Landing Larry David was a stroke of genius. By 2009, Curb Your Enthusiasm had already conditioned us to love a "social assassin," and Boris is essentially Bernie Sanders if he gave up on politics and decided to insult children’s art projects instead. Watching him navigate a "modern" New York that he clearly despises is a joy, mostly because David doesn't act so much as he simply exists at a high frequency of annoyance.
A Southern Invasion of Manhattan
The plot kicks off when Boris begrudgingly takes in Melodie St. Ann Celestine (Evan Rachel Wood), a runaway pageant queen from Mississippi. Wood is a revelation here, playing a character who is essentially a golden retriever in a sundress. She’s naive, she’s sweet, and she absorbs Boris’s nihilistic worldviews like a sponge. The chemistry shouldn't work—it’s a sixty-something crank and a twenty-something runaway—but because the film treats their "romance" as a practical arrangement rather than a grand passion, it avoids feeling truly creepy. It’s just "whatever works."
The real comedic engine, however, revs up in the second act when Melodie’s parents show up. Patricia Clarkson as Marietta and Ed Begley Jr. as John provide the film's most hilarious transformations. They arrive as rigid, religious Southerners and are promptly "corrupted" by the New York air. Clarkson, in particular, is magnificent. Watching her transition from a repressed housewife to a bohemian three-way-relationship-having photographer is the kind of character arc that only happens in a script this absurd. The movie treats the Southern United States like a foreign planet inhabited by polite aliens, which is a trope that probably wouldn't fly as easily today, but in 2009, it served as a perfect foil for the Upper West Side cynicism.
Why This One Fell Through the Cracks
Despite being a modest box office success, Whatever Works has largely faded from the conversation.
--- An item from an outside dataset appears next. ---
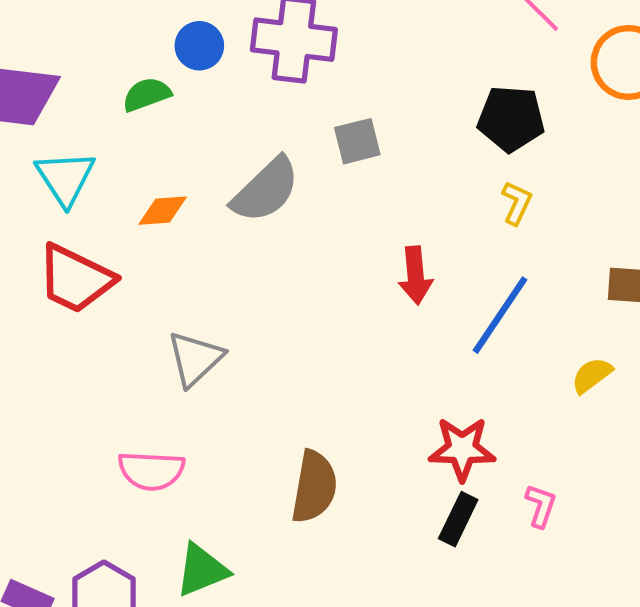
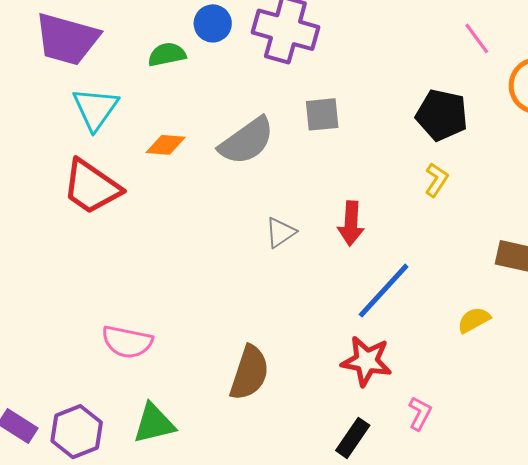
blue line: (500, 315) -> (384, 291), moved
gray triangle: (195, 359) -> (280, 232), moved, size x0.7
black rectangle: (458, 519) -> (353, 438), moved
It was released during a period when Woody Allen was finding more acclaim for his "European" films like Vicky Cristina Barcelona and later Midnight in Paris. This felt like a "minor" work—a homecoming to New York that didn't have the prestige of his Oscar contenders.
In retrospect, the film is a casualty of the transition from the DVD era to the streaming boom. It was a "nice to rent" title that didn't have the visual spectacle required to stay in the cultural zeitgeist once the blockbuster franchise era truly took hold. But looking back, there’s a refreshing lack of polish to it. The cinematography by Harris Savides (Zodiac, Milk) is naturalistic and unpretentious, capturing a version of New York that feels lived-in rather than postcard-perfect.
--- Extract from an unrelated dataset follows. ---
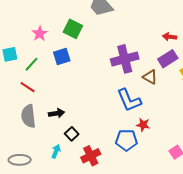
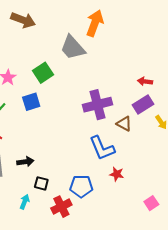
green square: (73, 29) -> (43, 73), turned 30
black square: (72, 134) -> (41, 183), turned -32
blue pentagon: (126, 140) -> (81, 186), moved

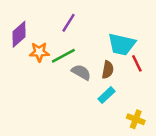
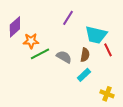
purple line: (68, 23) -> (68, 18), moved
green line: (63, 56) -> (40, 54), moved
The comedy is built on rhythm and verbal gymnastics. It’s a "talking" movie in an era that was starting to prefer "exploding" movies. If you appreciate the art of the insult and the beauty of a well-timed rant, the dialogue is a goldmine. When Boris tells a group of children that their parents don't love them and the universe is indifferent, it’s the kind of joyful cruelty that makes the "Curb" fan in me cackle.
Whatever Works isn't a masterpiece, and it doesn't try to be. It’s a shaggy, cynical, and surprisingly sweet comedy about the fact that we’re all just trying to get through the night without a panic attack. It’s a reminder of a time when a $15 million budget could be spent on people sitting in a cramped apartment talking about quantum physics and "menage-a-trois."
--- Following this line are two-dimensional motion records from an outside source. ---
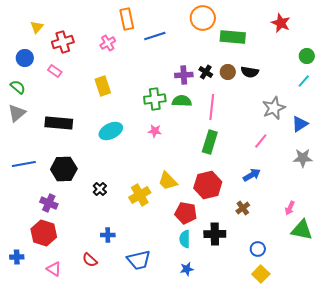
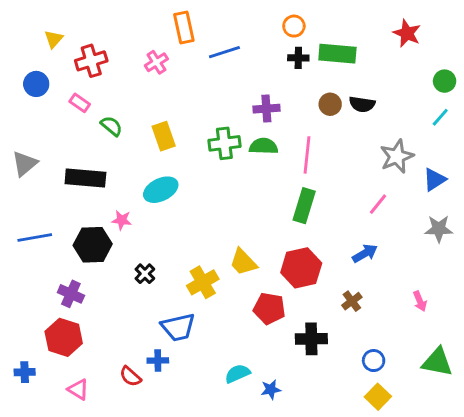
orange circle: (203, 18) -> (294, 26), size x0.6
black cross: (206, 72) -> (298, 58), moved, turned -32
yellow rectangle: (103, 86) -> (164, 136), moved
green semicircle: (18, 87) -> (111, 126), moved
pink star: (155, 131) -> (122, 220), moved
pink arrow: (290, 208) -> (420, 301), turned -48
green triangle: (302, 230) -> (437, 362), moved
blue cross: (108, 235) -> (158, 361), moved
cyan semicircle: (185, 239) -> (237, 374), moved, turned 66
blue trapezoid: (139, 260) -> (178, 327), moved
The film's ultimate message—that any happiness you can find in this "stinking, slaughterhouse of a universe" is valid—is weirdly comforting. It’s the cinematic equivalent of a very dry martini: a bit bitter, definitely an acquired taste, but it gets the job done. If you missed it during the 2009 shuffle, it's time to let Boris yell at you for ninety minutes. You might find that you actually agree with him.